Her face was unreadable. “Really? Isn’t that interesting.” She took another sip of her drink.
Khendra was momentarily perplexed by her lack of emotion, but plowed on. “Mrs. Counts, was there ever any reason to b
elieve that your husband was having an affair?”
She chuckled mirthlessly. “I’m sure that he was, Ms. Phillips. There was always someone in Alex’s life…other than me.” Her pale lips thinned.
At least she was talking, Khendra thought. “Do you have any idea who she was?”
“They flit in and out of his life. There’s never been anyone who lasted very long.” She finished off her drink and returned to the bar for another.
“How do you know that?”
“Oh, the usual.

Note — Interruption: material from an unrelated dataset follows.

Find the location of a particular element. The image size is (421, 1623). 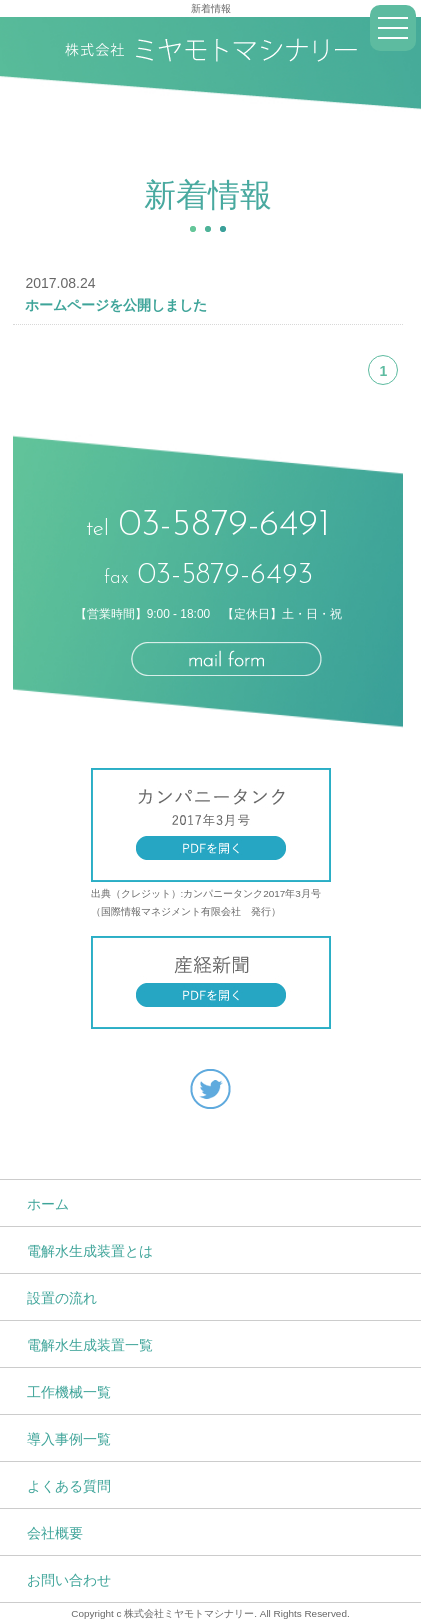 導入事例一覧 is located at coordinates (69, 1439).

Deductions from the checking account, usually to pay the latest one’s rent, charge card receipts for women’s items. Things like that.”
“Have there been any recent deductions and receipts that you know of over the past few months?”
Ellen gingerly walked over to a small desk and opened the drawer, then released a catch that opened a second drawer underneath. She searched through several bundles of paper and pulled out the bank statements and a sheaf of receipts. Turning, she handed them to Khendra.
Khendra still couldn’t quite believe the almost benign attitude of this woman as she rapidly glanced through the papers. It was almost as if she had totally given up. And Khendra felt a pang of guilt at having to ask her these questions.
She carefully flipped through the papers. Then she saw it. For a three-month period there was the same deduction of nine hundred and fifty dollars—the exact amount of Carol’s rent. She sifted through some more papers and the receipt from Mirage. The scarf was the only purchase on the receipt.
Her pulse raced. She looked up at Ellen, who was looking blankly out the window.
“Mrs. Counts,” she said gently, “I believe your husband was having an affair with Carol Michaels, and that he murdered her.” She saw Ellen stiffen but she continued. “Where was he that night?”
“We went to a charity event,” she stated simply.